Once again, I am unaware of any form being approved by the Board for the purposes of s34(1)(a) or (b), but the Governor-in-Council has by regulation made under s162 specified such forms and such a form appears to have been used by Dr Saul, though it was only partially filled in.  It is at least arguable that s34 does apply to a claim such as the appellant's, that the certificate of incapacity the doctor gave, though inadequate for the purposes of s34, was nonetheless adequate for the purposes of s69 and that the defect, omission or irregularity in the claim made by the appellant might yet be excused by s34(3).  That issue, however, was never addressed by the Tribunal because the learned primary judge held it had no jurisdiction.

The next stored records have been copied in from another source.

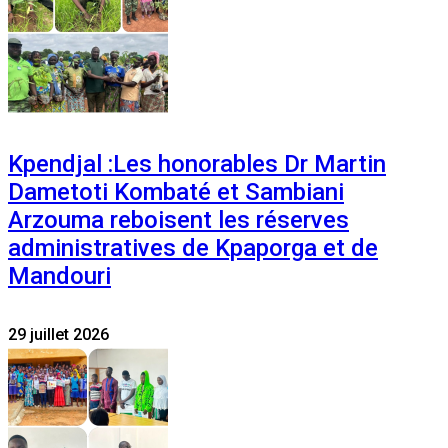
Kpendjal :Les honorables Dr Martin
Dametoti Kombaté et Sambiani
Arzouma reboisent les réserves
administratives de Kpaporga et de
Mandouri
29 juillet 2026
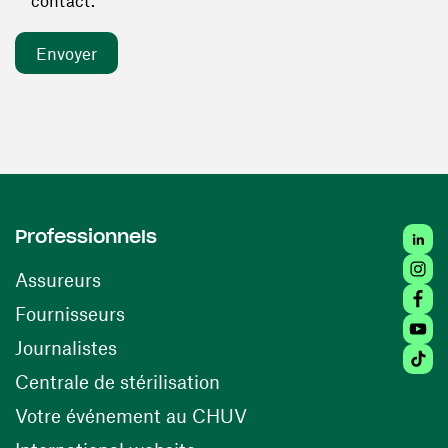
contact. *
Linked
Professionnels
Insta
Assureurs
Faceb
(ouvre une nouvelle fenêtre)
Fournisseurs
Youtu
Journalistes
Tiktok
(ouvre une nouvelle fenêtr
Centrale de stérilisation
(ouvre une nouvelle fen
Votre événement au CHUV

  1. The appellant has an understandable sense of grievance at the events which have occurred. As he said in his submission to me, it is not his fault that the medical practitioner failed to fill in completely what was thought to be the appropriate form. If the learned Commissioner was wrong in his characterisation of the form as defective for the purposes of s69, the appellant acquired no right to appeal that error because the Commissioner's decision did not reject his claim, but merely adjourned it so that the appellant could prove the nexus between his incapacity and the initial injury and thereby establish the respondents' liability. That adjourned hearing never eventuated because the respondents appealed successfully. True the appellant could have defended the appeal to the learned primary judge by arguing that point and it appears that his counsel did not do so but confined the argument to the consequences of a finding that the certificate was defective. Nevertheless, the appellant has been denied the opportunity to establish his right to compensation on a view of the Act which is arguably wrong.

  1. In my view, it would be unjust to make the order sought without leaving this unrepresented appellant with an opportunity to seek to agitate this issue.  I will adjourn the further hearing of this application for a period of not less than one month when it can be relisted at the suit of either party.  If no application to amend the grounds of appeal is made within that time, I think the orders sought would be appropriate notwithstanding my reservations in respect of points 1 and 3 mentioned in Daley v Brooks & Ors (supra).  However, if the appellant can formulate a clearly arguable ground of appeal asserting error in law, I would be disposed to grant him leave to amend his grounds and to give him the opportunity of arguing them before the Full Court notwithstanding his impecuniosity.  I express the hope that the Legal Aid Commission of Tasmania or some practitioner acting pro bono will assist the appellant in considering whether, and if so, in what form, his grounds of appeal should be sought to be amended  The application is adjourned sine die.